Er lachte. »Wenn man sich mal dran gewöhnt hat, kann man nicht genug davon kriegen.«
Sie verzog das Gesicht.
Matzen? Ich tauschte einen Blick mit Chip. Ob er die Dinger wohl deswegen besorgt hatte, weil er wusste, dass einer von uns Jude war?
»Louis knabbert sie gern – so wie andere Leute Erdnüsse«, sagte Delilah.

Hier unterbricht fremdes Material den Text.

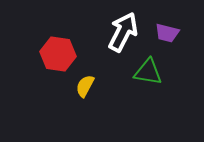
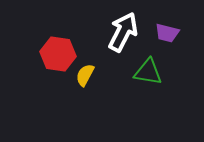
yellow semicircle: moved 11 px up
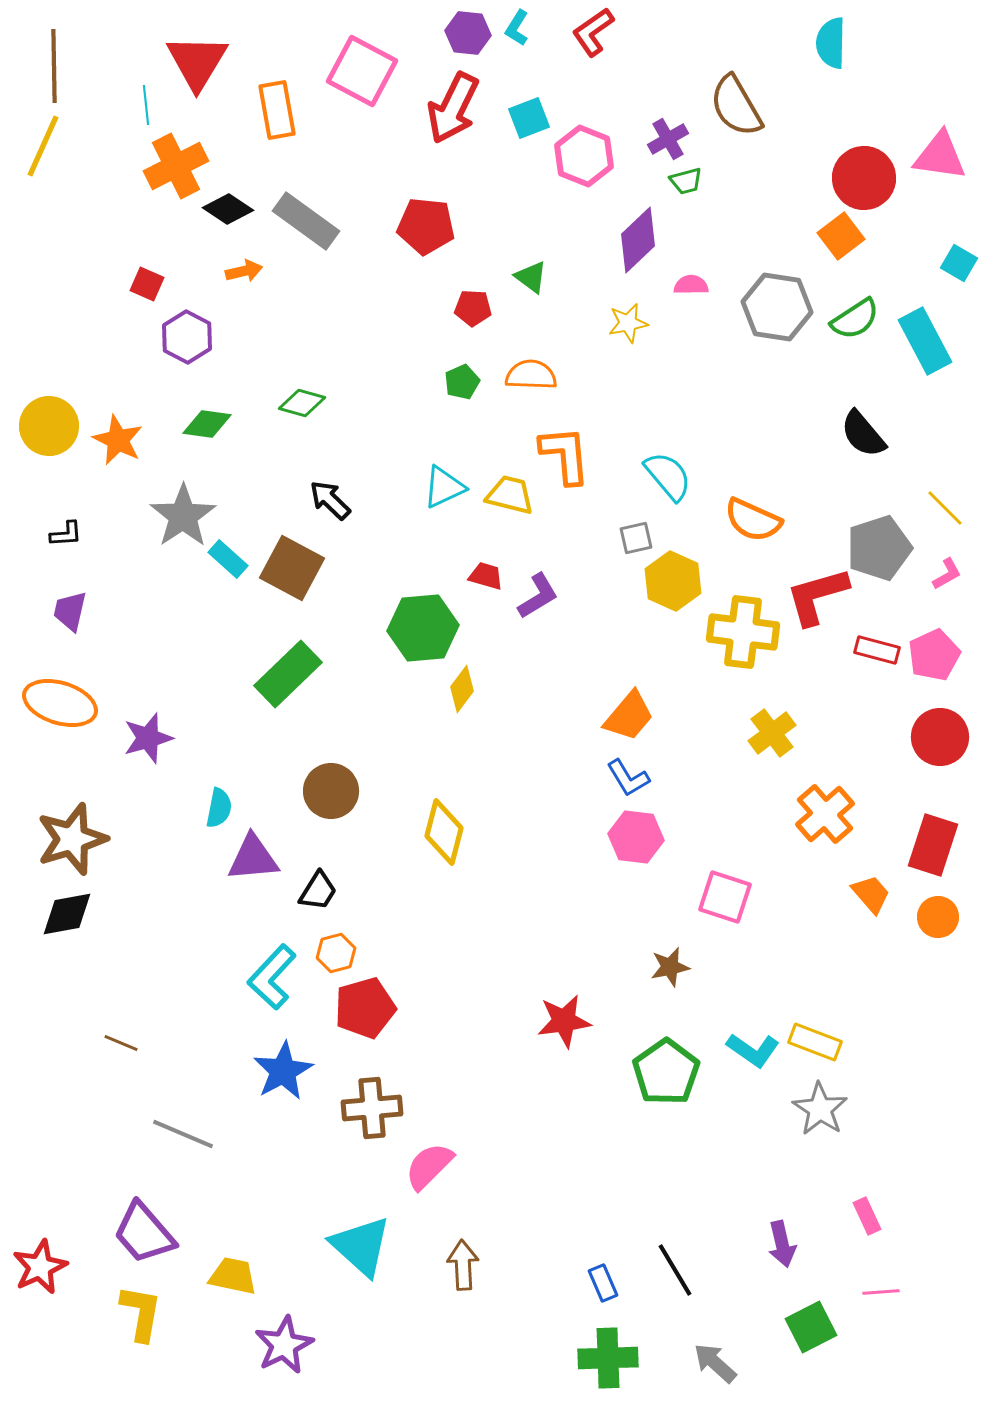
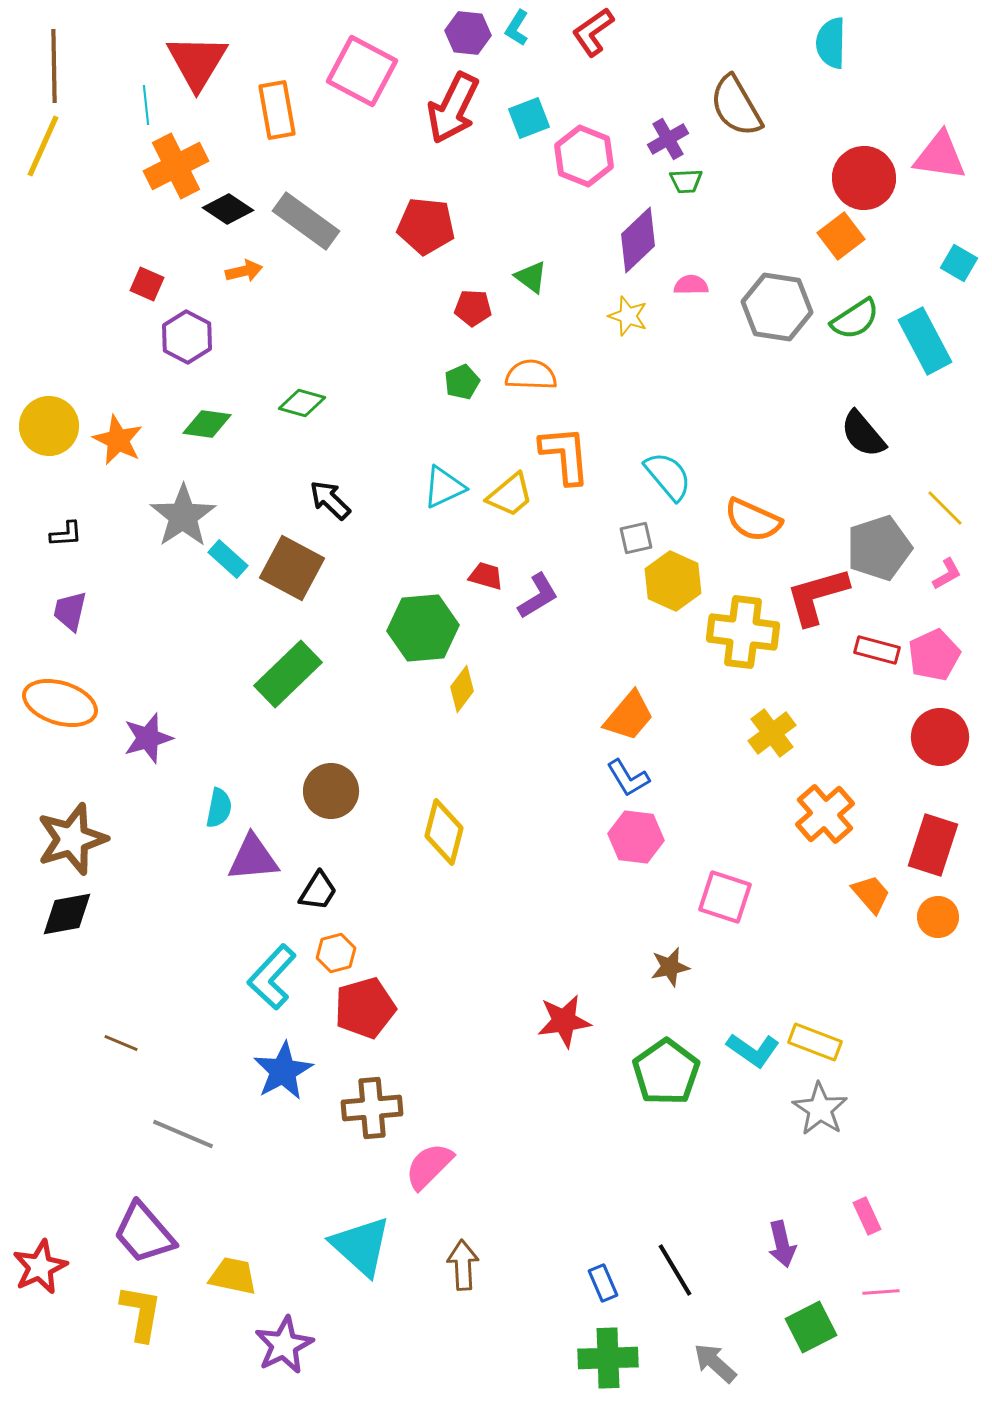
green trapezoid at (686, 181): rotated 12 degrees clockwise
yellow star at (628, 323): moved 7 px up; rotated 30 degrees clockwise
yellow trapezoid at (510, 495): rotated 126 degrees clockwise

»Seit ich überhaupt Zähne habe. Also, Delilah, wen haben wir denn da?«
Delilah räusperte sich. »Louis, das ist Sid Griffiths, der Bass.«
»Das ist der Sid Griffiths?« Er musterte mich grinsend. »Oh, ich hab schon einiges von dir gehört. Sachen, die ich nicht vor deiner Mutter wiederholen würde.«
Delilah wurde rot.
Es dauerte eine Weile, bis ich meine Stimme wiederfand. »Es ist mir eine Ehre, Sie kennenzulernen, Mr Armstrong«, sagte ich. »Sie waren immer mein großes Vorbild, seit ich Musik mache.«
»Louis.« Er schaute mich mit verkniffenen Augen an, als hätte ich ihn beleidigt. »Nenn mich Louis .«
Ich schluckte. »Louis«, sagte ich.
»Und schau nicht so bedripst.« Er lachte herzhaft. »Ich habe mir bloß einen Spaß mit dir erlaubt.«
Delilah legte sacht eine Hand auf Chips Schulter, um ihn als nächsten vorzustellen, aber Chip, den Hut schräg wie ein Segel auf dem Kopf, stürmte vor und setzte sich auf einen Stuhl neben Armstrongs Bett.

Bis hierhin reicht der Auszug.